I want to use a retriggerable monostable multivibrator as a hardware watchdog. This is for an amateur satellite project so I need to use basic rad hard logic chips (as opposed to more sophisticated watchdog chips).

I'd like the timeout to be 5 seconds.

Is there an advantage to using a 74123 part vs a 4538? It appears from the datasheet of one 74123 part that the pulse timeout might be limited to .5 seconds. Is this true for all 74123 parts? Some datasheets don't seem to specify. At least one 4538 seem to be able to sustain a timeout of up to 10 seconds.

Are these timeouts true of all parts of that family? Or is it chip specific?

Best Answer

"Rad hard" - there is no guarantee that a "basic" chip will be more "Radiation hard" suitable that a more modern one, although smaller geometries and greater complexity tend to be more radiation prone. If you want genuine rad hard parts you may need to start with a list of suitable ICs and go from there. Re using a small microcontroller as mentioned below - if the uC has its own watchdog, may it not be as suitable? Maybe not. Is it possible to adequately shield a very small core of key components?

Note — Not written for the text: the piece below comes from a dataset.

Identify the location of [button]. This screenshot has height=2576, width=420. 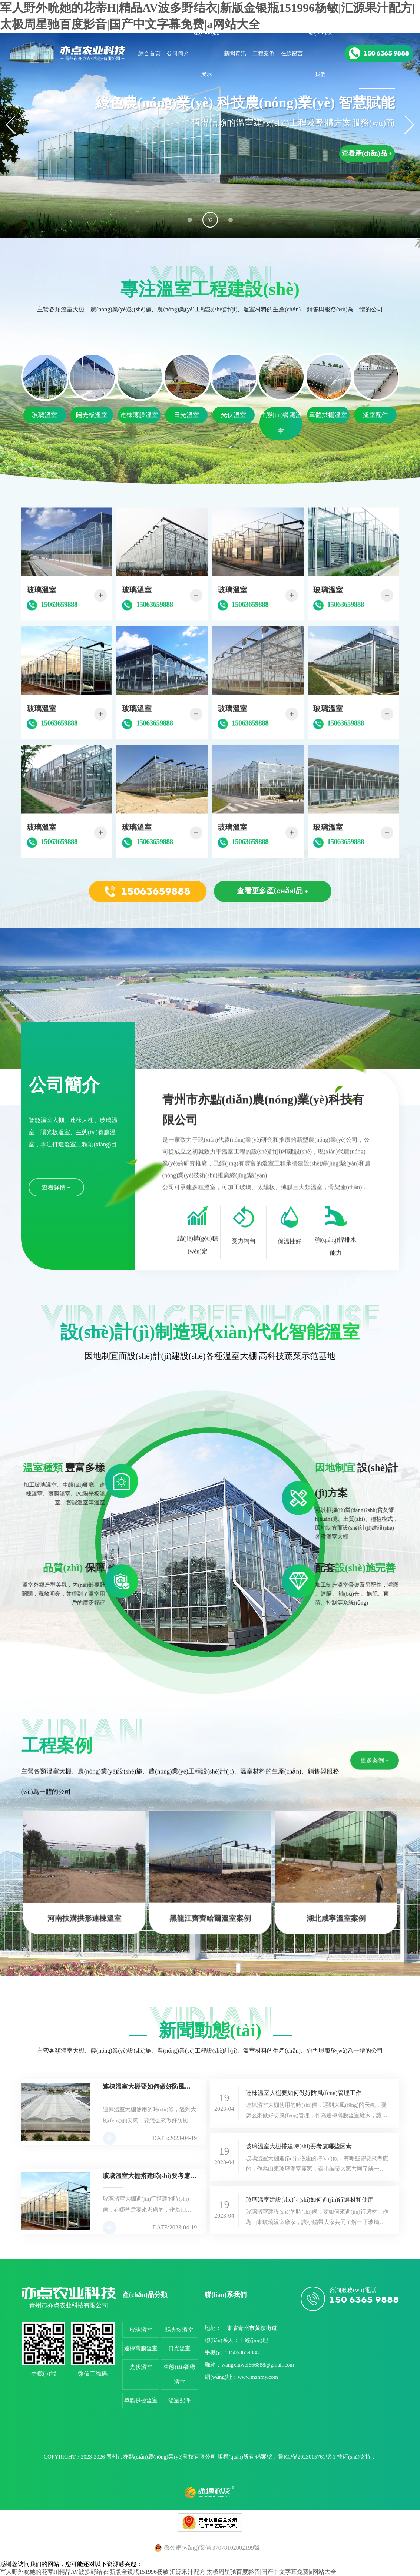
(190, 220).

Old iron: The 74123 datasheet here seems to be pretty much a denizen of another age and not at all comfortable at the 10 second range.

Modern alternatives: The MC4538 and variants seems much better suited BUT are probably not the best choice. A number of ICs contain oscillators and digital counters and can provide monostable functionality out to many hours.

A better watchdog: Very suitable in many cases and possibly most cost effective would be a small microcontroller dedicated to the watchdog task. One which itself has a quality watchdog to protect it from falling over would be a good idea. One possible choice, based mainly on size and prices is the PIC 10F series - PIC10F20x datasheet here
These have power on reset and watchdog timer, come in SOT23-6, PDIP-8 and DFN8 packages and cost from under $US0.50 in 1's.


Achievable results:

A microcontroller solution can achieve delays of any sensibly conceivable length and complexity of pattern. As an example of achievable watchdog complexity that would be hard to achive any other way - "A watchdog may usually allow say 10 seconds between triggering events but if it was takem to more than 9 second twice in a row or 6 seconds more than 4 times in a row or more than 3 seconds twenty or more times in the last hour it should force a reset." Not a lot of demand for this degree of ability in most cases but trivially easy for a microcontroller solution.
Programming is required, but in any volume the net cost of implementation is liable to be lower than most alternatives.


The table below from the Onsemi datasheet here provides the useful table below at the bottom of page 12.

The MC14536B datasheet hereat 1 uS to 23 hours recommended "looks good" [tm].
it does rather cheat by using an internal digital divider, but cam]=n almost certainly do what you want. Similarly the MC14541

Note that the 4538 is shown as recommended to 1 second but usable up to 10 seconds. The main limitation seems to be leakage. Datasheet here from OnSemi. They say pulse wdths from 1 uS to 10 seconds. Longer for he excessively enthused.